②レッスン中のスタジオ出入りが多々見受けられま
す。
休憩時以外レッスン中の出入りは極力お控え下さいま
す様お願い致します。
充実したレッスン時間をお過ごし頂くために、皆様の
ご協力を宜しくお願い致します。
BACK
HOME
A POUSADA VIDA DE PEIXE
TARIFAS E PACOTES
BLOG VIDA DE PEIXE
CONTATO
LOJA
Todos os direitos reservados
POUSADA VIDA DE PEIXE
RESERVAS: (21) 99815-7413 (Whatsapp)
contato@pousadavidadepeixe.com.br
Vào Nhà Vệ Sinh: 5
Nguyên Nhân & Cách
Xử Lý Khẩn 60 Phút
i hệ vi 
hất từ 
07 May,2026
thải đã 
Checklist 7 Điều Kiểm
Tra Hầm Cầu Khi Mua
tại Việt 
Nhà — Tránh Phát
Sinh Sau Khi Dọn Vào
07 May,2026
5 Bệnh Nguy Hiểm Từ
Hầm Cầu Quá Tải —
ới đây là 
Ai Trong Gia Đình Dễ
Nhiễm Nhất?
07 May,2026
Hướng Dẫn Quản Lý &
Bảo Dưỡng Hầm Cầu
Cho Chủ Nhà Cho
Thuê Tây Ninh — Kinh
+ + +
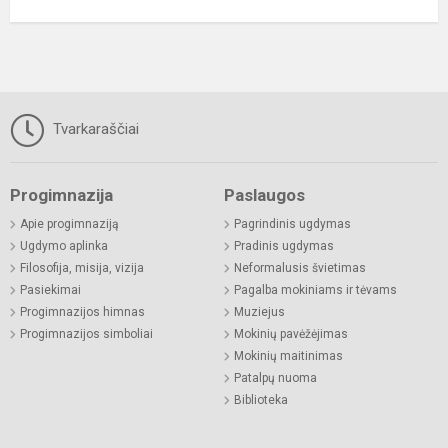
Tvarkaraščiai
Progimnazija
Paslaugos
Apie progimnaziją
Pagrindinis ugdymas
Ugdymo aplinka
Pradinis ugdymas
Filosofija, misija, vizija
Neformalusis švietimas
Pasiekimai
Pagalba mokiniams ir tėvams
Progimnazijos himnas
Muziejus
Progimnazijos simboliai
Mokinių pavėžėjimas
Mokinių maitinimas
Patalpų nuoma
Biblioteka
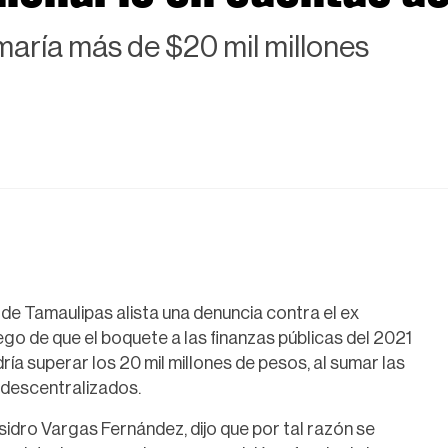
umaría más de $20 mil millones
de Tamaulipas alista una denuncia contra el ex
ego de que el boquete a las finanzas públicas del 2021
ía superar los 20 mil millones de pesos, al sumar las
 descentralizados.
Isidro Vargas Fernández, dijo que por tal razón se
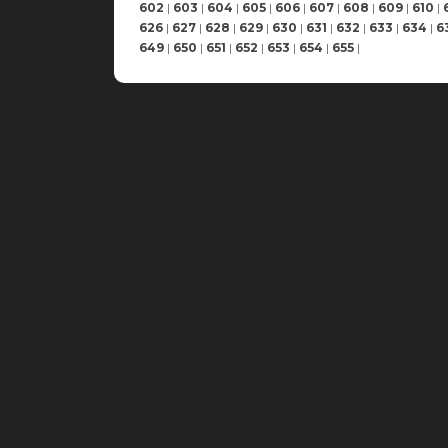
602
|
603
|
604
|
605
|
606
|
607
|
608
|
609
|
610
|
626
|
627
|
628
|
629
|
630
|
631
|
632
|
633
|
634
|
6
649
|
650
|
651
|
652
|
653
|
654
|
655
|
+ + +
• Action item
For every line of the material that holds the word "Progimnazijos", make a copy.

• Completed exercise
Progimnazijos himnas
Progimnazijos simboliai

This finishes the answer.